The studio gangster comparison was a bit of an exaggeration because Dolezal’s story is far different than aggregating hip hop culture. You aren’t born “hip hop.” You are born African American and hip hop is a culture you can either accept or deny. However, you will still be first judged because of your skin color. Not the music you like, the people you choose to have sexual intercourse with, the way you talk, the clothes you wear, etc. None of that matters because those are traits you can only find out if you spend some time with a person. The cops that gunned down black men didn’t know they were scary; they assumed they were dangerous because of their skin color.
In real America (not the Halloween America that Dolezal lives in), being black is just offensive enough to get you killed. Has somebody told her that, once upon a time, people were made to be slaves because of their skin color? Or that being black was just cause for you to not be allowed into certain eating establishments? Or that, you know, the entire Civil Rights Movement was about black people being discriminated against simply because of their skin color? I’m sure she’s aware that Emmitt Till, Sean Bell, Mike Brown, Trayvon Martin, Tamir Rice, Eric Garner, Oscar Grant, John Crawford, Ezell Ford, Aiyana Jones, Rekia Boyd, Yvette Smith, Tarika Wilson and a litany of others were inherently feared and subsequently killed by police because of their skin color.
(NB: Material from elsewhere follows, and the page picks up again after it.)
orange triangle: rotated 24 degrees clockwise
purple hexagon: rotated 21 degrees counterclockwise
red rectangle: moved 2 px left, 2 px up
Of course she knows! But the lie sounds so much better than the truth. Adopting a struggle that you can discard when convenient doesn’t make you black. It makes you a fraud that chooses to play up stereotypical notions of black aesthetic. To be black doesn’t mean you have to be a civil rights activist who came from the impoverished confines of America who wears a weave of blonde braids and brightly colored nails. You can actually be a black woman if you are born from affluent African American parents, listen to Taylor Swift, go yachting and watch NASCAR. Although the term “don’t judge a book by a cover” is cliché, it’s far from the truth because people are still being judged by the color of their skin.
You can take off your weave but African Americans can’t take off their skin color. Maybe a cop should draw a firearm, shoot her unarmed ass and watch as Fox News shreds her character while crafting a narrative that somehow suggests she deserved to die. Then she’d truly know what it’s like to be black.
But I’m just a critic, who the hell am I?